Vakantiegeld in coronatijd

Het zag er tot voor kort allemaal weer wat beter uit tijdens de huidige pandemie: vele beperkingen werden opgeheven en we kregen meer bewegingsruimte. Verschillende landen kregen een gele of zelfs een groene kleurcode toegekend, wat betekende dat er meer gereisd zou kunnen worden.

 Doorgaans wordt in de maand mei vakantiegeld aan werknemers uitgekeerd door de werkgever. Met de verbeterde situatie in ons land werden massaal vakanties massaal geboekt. Tegelijkertijd bleven voor veel werknemers de uitbetalingen met betrekking tot vakantiegeld alsnog uit, terwijl dit extra geld voor velen belangrijk is om überhaupt op vakantie te kunnen gaan. Is het voor werkgevers mogelijk om zomaar geen vakantiegeld te betalen gezien de financieel onzekere tijden? In dit artikel wordt uitgelegd wat vakantiegeld precies inhoudt en waartoe een werkgever verplicht is.

 Vakantiegeld

In artikel 15 van de Wet minimumloon en vakantietoeslag is vastgelegd dat iedere werknemer recht heeft op een vakantiebijslag van 8% van het loon. Deze bijslag moet volgens artikel 17 uiterlijk in juni worden uitgekeerd aan de werknemer. Het moment van uitbetaling kan plaatsvinden op een ander moment, maar dan moeten de werkgever en werknemer een individueel akkoord hierover sluiten in een schriftelijke overeenkomst. De werknemer heeft hier dus inspraak in.

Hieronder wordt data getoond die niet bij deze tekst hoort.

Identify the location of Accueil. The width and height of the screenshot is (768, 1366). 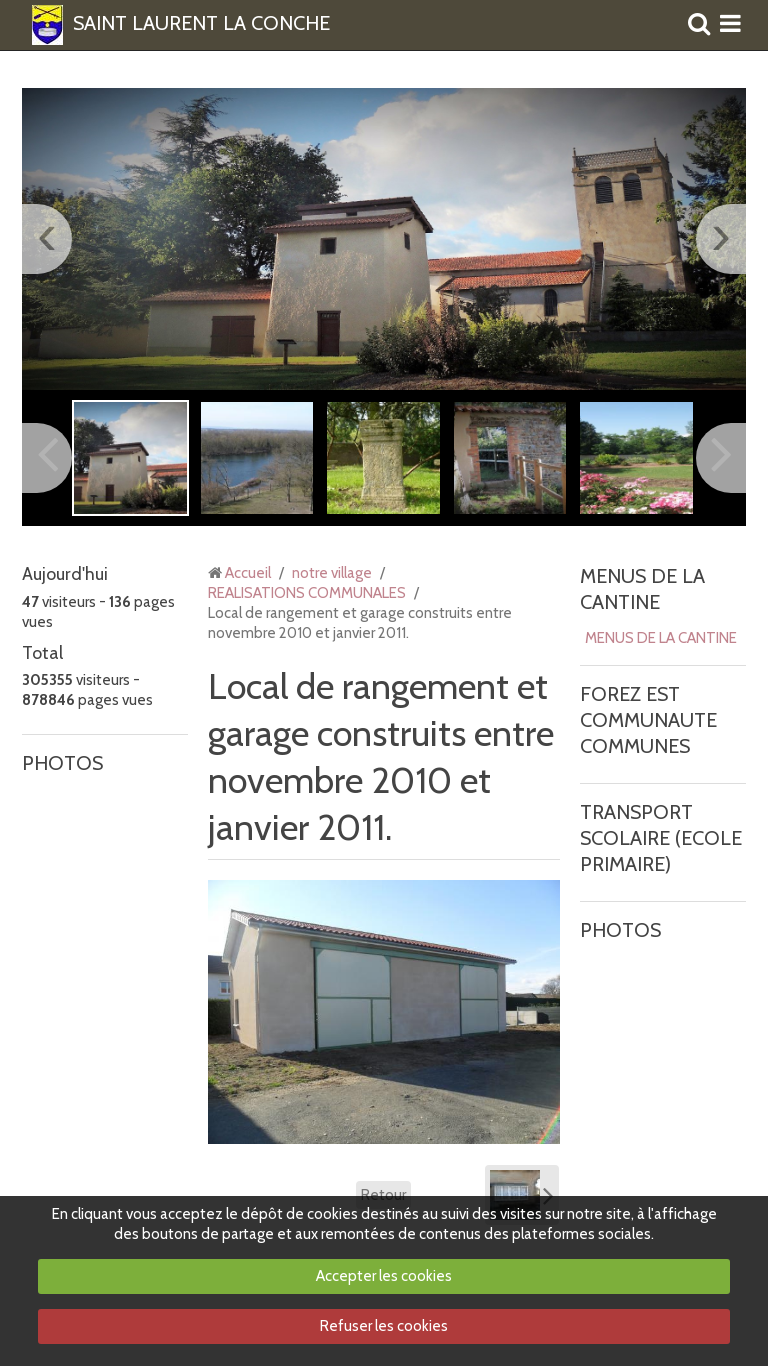 (248, 573).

 In elk geval moet vakantiegeld minstens eenmaal per jaar worden uitgekeerd. Indien het vakantiegeld te laat wordt uitgekeerd, kan dat de werkgever geld kosten. Met ‘te laat’ wordt gedoeld op de situatie dat de datum is verstreken waarop het vakantiegeld op grond van de arbeidsovereenkomst of de cao had moeten worden betaald. Een werknemer kan vanaf de vierde dag na het verstrijken van de datum waarop het vakantiegeld door de werkgever had moeten worden uitbetaald, aanspraak maken op de zogeheten wettelijke verhoging (ex artikel 7:625 BW). Vanaf de vierde tot en met de achtste werkdag van de vertraging bedraagt de verhoging vijf procent van het brutoloon. In elk geval kan de verhoging niet hoger uitvallen dan vijftig procent van het vakantiegeld. De werknemer heeft tevens de mogelijkheid om wettelijke rente te eisen (dit ook over de wettelijke verhoging)

 Geen afstel

Het is voor een werkgever niet mogelijk om geen vakantiegeld uit te keren aan de werknemer. Van een eventueel uitstel (alleen overeen te komen in samenspraak met de werknemer) komt dan ook zeker geen afstel. De coronapandemie is geen geldige grond voor een werkgever om geen vakantiegeld te hoeven uitkeren. Er bestaat wel de mogelijkheid om in overleg met de werknemer een latere datum voor betaling van het vakantiegeld af te spreken of de uitbetaling van het vakantiegeld uit te smeren over meerdere maanden. Als een werknemer hieraan niet wenst mee te werken, dan dient het vakantiegeld gewoon op de in de arbeidsovereenkomst of cao vermelde datum te worden uitbetaald. Doet de werkgever dit niet, dan kan de werknemer met succes naar de (kanton)rechter stappen.

 NB: Er is voor werkgevers, afhankelijk van de omstandigheden, wel een mogelijkheid om via de NOW-regeling een deel van de loonkosten gecompenseerd te krijgen. Over de maanden die binnen de NOW-periode vallen krijgen ondernemers tevens compensatie voor de opbouw van vakantiegeld.